WORK TO COMPLETE:
Going through the entries below, find how many lines hold "Some", then give that number alone.

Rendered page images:
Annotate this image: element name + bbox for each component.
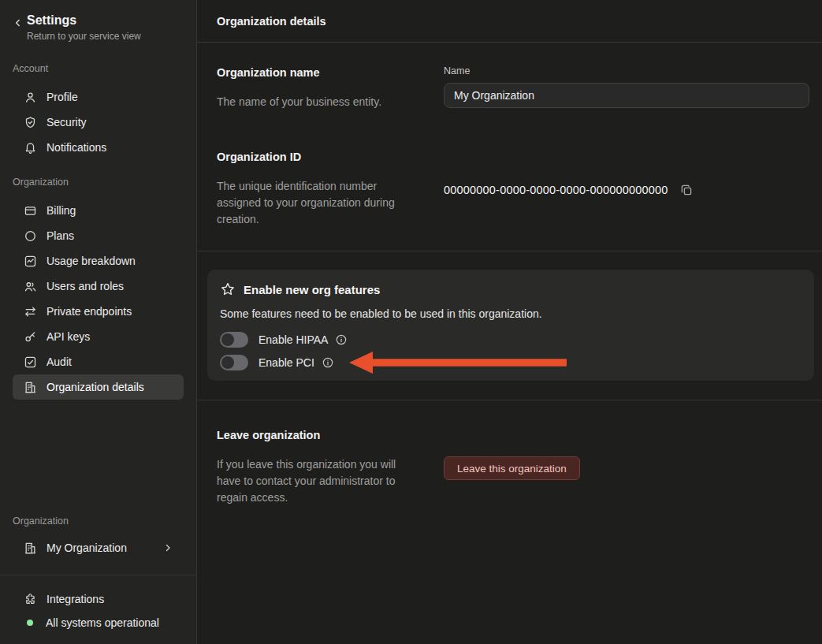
chevron-left-icon [13,17,24,28]
leave-org-description: If you leave this organization you will … [217,456,418,506]
sidebar-bottom: Organization My Organization [0,515,196,575]
chart-icon [24,255,37,268]
system-status-link[interactable]: All systems operational [0,615,196,631]
org-switcher-value: My Organization [46,542,127,554]
sidebar-header: Settings Return to your service view [0,0,196,42]
info-icon[interactable] [322,356,334,369]
organization-nav: Billing Plans Usage breakdown Users and … [0,198,196,400]
section-divider [197,251,822,251]
account-nav: Profile Security Notifications [0,84,196,160]
pci-toggle-label: Enable PCI [259,356,314,369]
enable-pci-toggle[interactable] [220,355,248,370]
chevron-right-icon [163,543,173,553]
sidebar-item-billing[interactable]: Billing [13,198,184,223]
sidebar-title: Settings [27,13,141,28]
sidebar-item-label: Profile [46,91,78,103]
sidebar-item-label: Billing [46,204,76,217]
back-button[interactable] [9,14,27,32]
integrations-link[interactable]: Integrations [0,591,196,607]
org-name-description: The name of your business entity. [217,94,418,110]
building-icon [24,381,37,394]
leave-org-section: Leave organization If you leave this org… [197,427,822,506]
sidebar-item-label: Notifications [46,141,106,154]
copy-icon[interactable] [679,183,694,197]
enable-hipaa-toggle[interactable] [220,332,248,348]
sidebar-item-private-endpoints[interactable]: Private endpoints [13,299,184,324]
hipaa-toggle-label: Enable HIPAA [259,333,328,346]
key-icon [24,330,37,344]
sidebar-item-label: Organization details [46,381,144,393]
org-name-input[interactable] [444,83,809,108]
sidebar-item-users-and-roles[interactable]: Users and roles [13,274,184,299]
arrows-swap-icon [24,305,37,318]
users-icon [24,280,37,293]
org-id-section: Organization ID The unique identificatio… [197,149,822,228]
status-dot-icon [27,620,33,626]
sidebar-item-security[interactable]: Security [13,110,184,135]
main-content: Organization name The name of your busin… [197,43,822,644]
settings-app: Settings Return to your service view Acc… [0,0,822,644]
org-name-section: Organization name The name of your busin… [197,65,822,110]
org-switcher[interactable]: My Organization [13,535,184,560]
leave-org-heading: Leave organization [217,427,444,443]
sidebar-item-label: Users and roles [46,280,124,292]
hipaa-toggle-row: Enable HIPAA [220,332,802,348]
sidebar-item-label: Plans [46,229,74,242]
puzzle-icon [24,593,37,606]
info-icon[interactable] [335,333,348,346]
pci-toggle-row: Enable PCI [220,355,802,370]
main-panel: Organization details Organization name T… [197,0,822,644]
leave-organization-button[interactable]: Leave this organization [444,456,580,480]
sidebar-item-api-keys[interactable]: API keys [13,324,184,349]
sidebar-item-audit[interactable]: Audit [13,349,184,374]
sidebar-item-plans[interactable]: Plans [13,223,184,248]
org-id-heading: Organization ID [217,149,444,165]
org-switcher-label: Organization [0,515,196,527]
sidebar-item-label: Private endpoints [46,305,132,318]
sidebar-subtitle: Return to your service view [27,31,141,42]
sidebar-item-notifications[interactable]: Notifications [13,135,184,160]
section-label-organization: Organization [0,176,196,188]
sidebar-item-label: Usage breakdown [46,255,136,267]
org-id-description: The unique identification number assigne… [217,178,418,228]
sidebar-item-profile[interactable]: Profile [13,84,184,110]
features-heading: Enable new org features [244,283,380,296]
name-field-label: Name [444,65,809,78]
star-icon [220,281,236,297]
section-divider [197,400,822,400]
page-title: Organization details [197,0,822,43]
user-icon [24,91,37,104]
building-icon [24,542,37,555]
sidebar-item-organization-details[interactable]: Organization details [13,374,184,400]
sidebar-item-label: API keys [46,330,90,343]
org-name-heading: Organization name [217,65,444,80]
bell-icon [24,141,37,154]
shield-check-icon [24,116,37,129]
credit-card-icon [24,204,37,218]
features-description: Some features need to be enabled to be u… [220,306,802,322]
red-arrow-annotation-icon [348,350,568,375]
sidebar-item-label: Audit [46,356,72,368]
org-features-card: Enable new org features Some features ne… [207,270,814,381]
settings-sidebar: Settings Return to your service view Acc… [0,0,197,644]
sidebar-item-usage-breakdown[interactable]: Usage breakdown [13,248,184,274]
sidebar-footer: Integrations All systems operational [0,575,196,644]
integrations-label: Integrations [46,593,104,605]
org-id-value: 00000000-0000-0000-0000-000000000000 [444,184,668,196]
audit-check-icon [24,356,37,369]
sidebar-item-label: Security [46,116,87,128]
circle-icon [24,229,37,243]
status-label: All systems operational [46,616,159,629]
section-label-account: Account [0,62,196,75]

RESPONSE TO THIS TASK:
2